SORIATANE PRODUCT LINE OF HOFFMANN-LA ROCHE INC.
NOTES TO FINANCIAL STATEMENTS

         amounts of assets and liabilities, disclosure of contingent assets and
         liabilities at the date of the financial statements, and the reported
         amounts of revenue and expenses during the reporting period. Actual
         results could differ from those estimates.

3.       CONCENTRATION OF CREDIT

         There were three customers individually accounting for more than 15% of
         Soriatane's net revenues in the periods presented. In the aggregate,
         these customers accounted for greater than 67% of total net revenues
         for all of the periods presented.
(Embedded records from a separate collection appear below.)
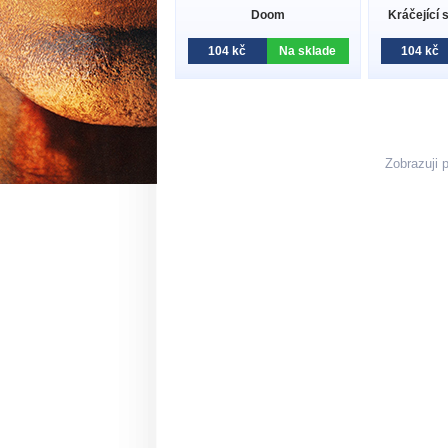
Doom
Kráčející 
104 kč
Na sklade
104 kč
Zobrazuji 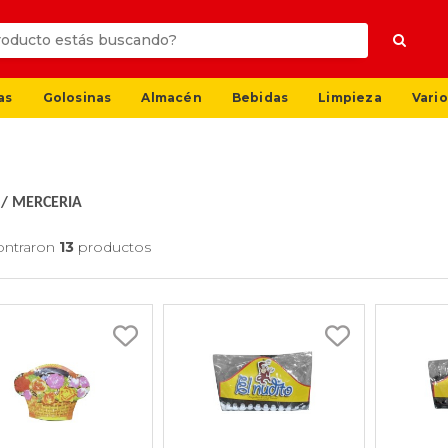
as
Golosinas
Almacén
Bebidas
Limpieza
Vario
/
MERCERIA
ontraron
13
productos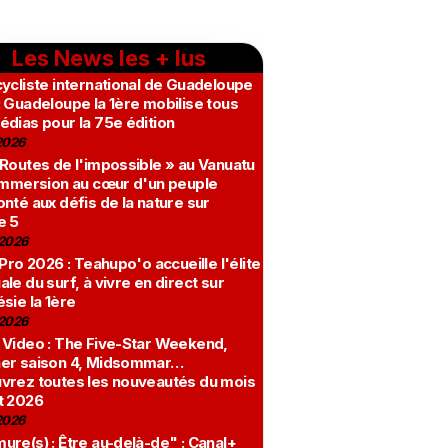
Les News les + lus
ycliste international de Guadeloupe
 Guadeloupe la 1ère mobilise tous
édias pour la 75e édition
2026
 Routes de l'impossible » au Vanuatu
 immersion au cœur d'un peuple
nté aux défis de la nature sur
e 5
2026
 Pro 2026 : Teahupo'o accueille l'élite
le du surf, à vivre en direct sur
sie la 1ère
2026
 Video : The Five-Star Weekend,
er saison 4, Midsommar…
vrez toutes les nouveautés du mois
t 2026
2026
re(s) : Être au-delà-de" : Canal+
4.       RESTRUCTURING CHARGES

         In November 2003, the Company announced details of its restructuring
         plan involving the Dermatology division. Total restructuring costs for
         the Dermatology division amounted to $2.2 million, of which $2.1
         million related to severance costs for the approximately 50 employees
         that were impacted. These costs were allocated to the Soriatane product
         line on the same basis as the direct field force allocation discussed
         in Note 2. The majority of these costs were paid out in December 2003.